それに対し、何も用意していなかった“フード付き”はあっさりとそのベールを脱ぐこととなった。
「うん、やっぱり。私の思った通りですね」
「……どこで、分かったの?」
「勘付いたのは、初めてここで戦った翌日に貴方と会った瞬間。確信したのは授業で組んだ時にあの魔法を、『
「……やっぱりシャルハートにはバレていた」
「それだけ綺麗な魔法だったってことですよ。サレーナさん」
“フード付き”の正体はサレーナ・ロマリスタだった。
魔力だけでおおよその正体は掴めていたが、確証を得るにはこうした手段を取るしかなかった。
サレーナは特に驚いた様子もなく、片手を突き出す。
戦闘の意志はそのままに、彼女は確認するように言葉を紡ぐ。
「シャルハートは、私と戦う気はある?」
「逆に聞きたいんですが、サレーナさんはどうして私と戦いたいんですか? こんな暗殺者みたいな事する理由が分かりません」
「……私は、強さが欲しい。そのために、強い人と戦いたいの」
「まだ理由が分かりませんね。サレーナさんはどうして強くなりたいんですか? それが分からなければ、私は戦う気が無くなりますね」
黙るサレーナの“眼”をシャルハートは見逃さなかった。
その眼の色は良く知っている。たくさん見てきたから。
「私が戦う理由は、強さを求める理由はただ一つ」
サレーナは一度深呼吸をした後、こう言った。
「姉を殺すため」
一切の迷いもない、怨念の籠もった言葉であった。

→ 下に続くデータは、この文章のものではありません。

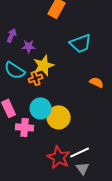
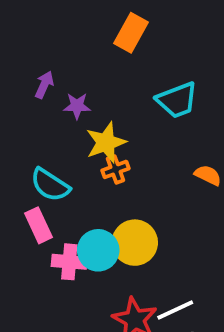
cyan semicircle: (15, 70) -> (50, 185), moved
orange cross: (36, 78) -> (116, 169), moved
cyan circle: (41, 108) -> (98, 250), moved

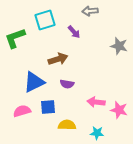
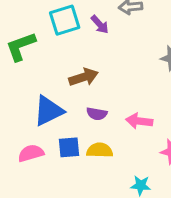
purple arrow: (74, 32) -> (100, 24), moved
pink arrow: (96, 102) -> (139, 121), moved
yellow semicircle: (67, 125) -> (100, 150), moved

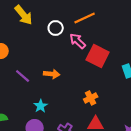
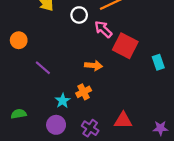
orange arrow: (52, 74) -> (93, 65), moved
orange cross: (91, 98) -> (84, 92), moved

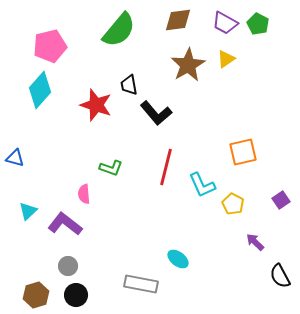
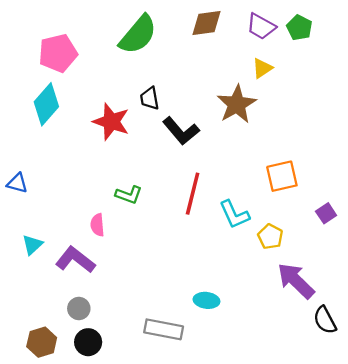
brown star: (188, 65) -> (237, 104), moved
purple square: (281, 200) -> (326, 213), moved
purple arrow: (255, 242) -> (296, 281), size x1.8
cyan ellipse: (178, 259) -> (206, 300), turned -30

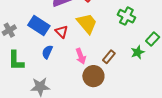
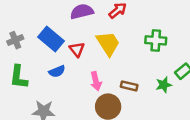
green cross: (126, 16) -> (156, 40), turned -30
blue semicircle: (47, 52) -> (57, 71), turned -144
brown rectangle: (109, 57) -> (129, 86), turned 56

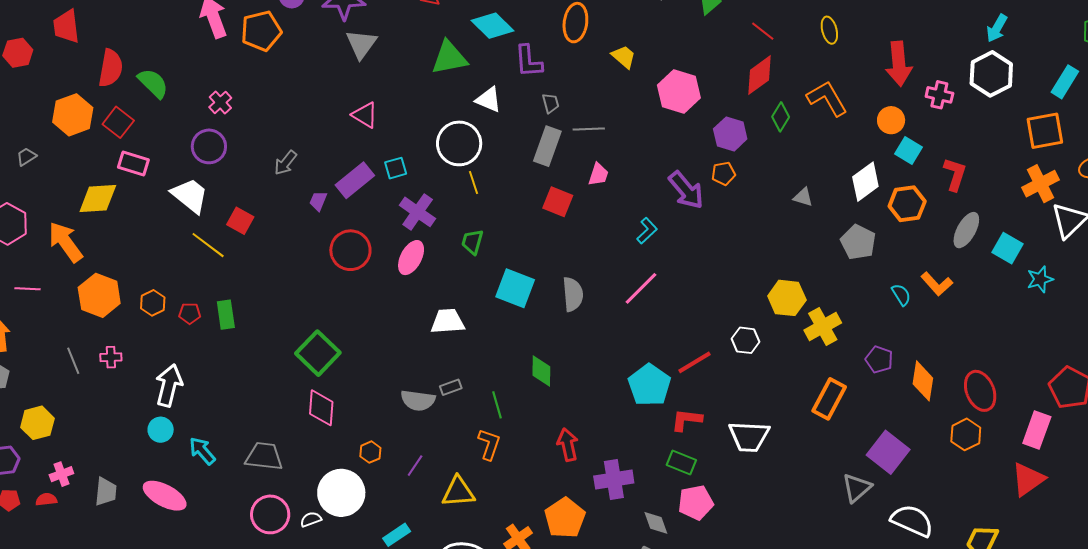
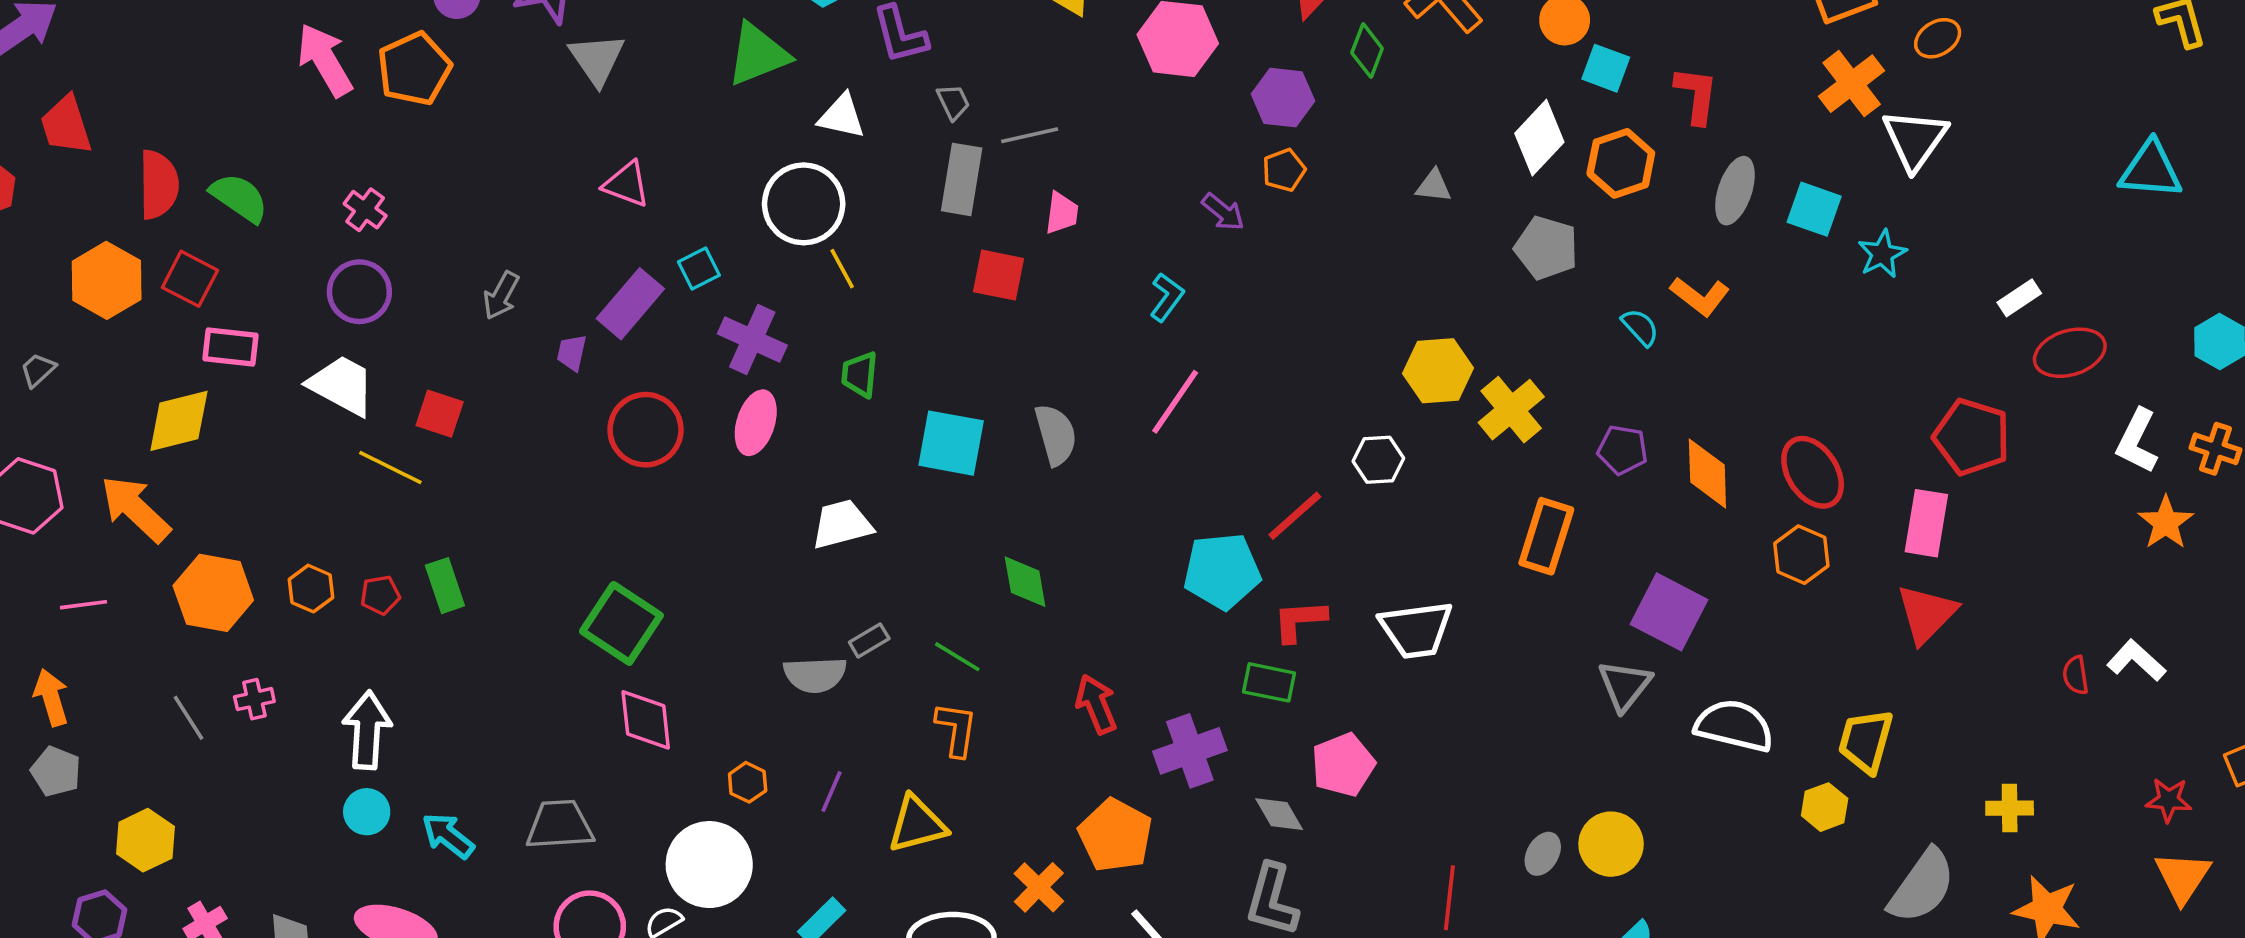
purple arrow: (686, 190) -> (1223, 212), size x0.6
cyan pentagon: (649, 385) -> (1222, 571), turned -30
green line: (497, 405) -> (957, 657), turned -32
green rectangle: (681, 462) -> (1269, 682), moved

ここまで澄んだ意志はそうお目にかかれないくらいには。
「そっか。じゃあやりますか」
一瞬の動揺もない、実にあっけらかんとした反応。世間話が終わり、一呼吸を置くような、そんな感じである。
サレーナはつい不思議な顔を浮かべてしまった。
「……何も聞かないの?」
「ん。それはサレーナさんがもっと喋りたくなるような相手に、私がなれた時にお願いします。そして、今は違いますよね?」
その時だった。
「私と戦いに来たんでしょう? じゃあ戦わなければなりませんよ。そこまでの理由で向かってくる相手には私、敬意を表して全力で捻じ伏せることにしているんです」
サレーナは自分の魔力察知能力がおかしくなったのかと疑った。
一瞬で膨れ上がる魔力。自分の理解を越えた感覚。
目の前のシャルハートが巨大に見えるという錯覚まで引き起こされた。
凄まじい魔力による威圧で、身体の動きが止まりそうになるサレーナ。
そして、それはシャルハートにとっては狙っていることでもある。
これで動けなくなるようであれば、その程度。
「うん。その一歩は大事ですよサレーナさん」
だがサレーナは、その威圧を乗り越えたことを示すように、一歩前へ出た。
辛そうな表情こそ浮かべているが、彼女の闘志は折れていなかった。
それが、シャルハートにとってとても嬉しかった。
それが、サレーナにとっての試練の始まりであった。